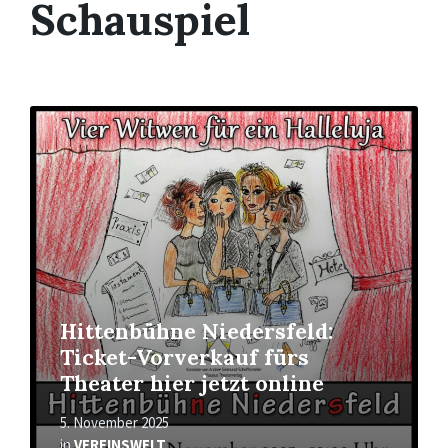
Schauspiel
Mehr
erfahren
Hittenbühne Niedersfeld:
Ticket-Vorverkauf fürs
Theater hier jetzt online
5. November 2025
in
VEREINSWELT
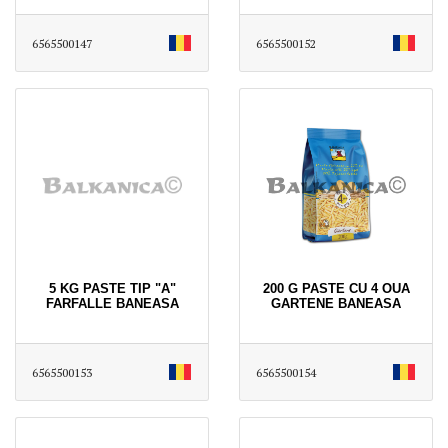
6565500147
6565500152
5 KG PASTE TIP "A"
200 G PASTE CU 4 OUA
FARFALLE BANEASA
GARTENE BANEASA
6565500153
6565500154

◇ ◇ ◇ ◇ ◇ ◇ ◇

● What the task requires
The records above are to be restated word for word, with every picture left out.

● Output
Schauspiel
Mehr
erfahren
Hittenbühne Niedersfeld:
Ticket-Vorverkauf fürs
Theater hier jetzt online
5. November 2025
in
VEREINSWELT
6565500147
6565500152
5 KG PASTE TIP "A"
200 G PASTE CU 4 OUA
FARFALLE BANEASA
GARTENE BANEASA
6565500153
6565500154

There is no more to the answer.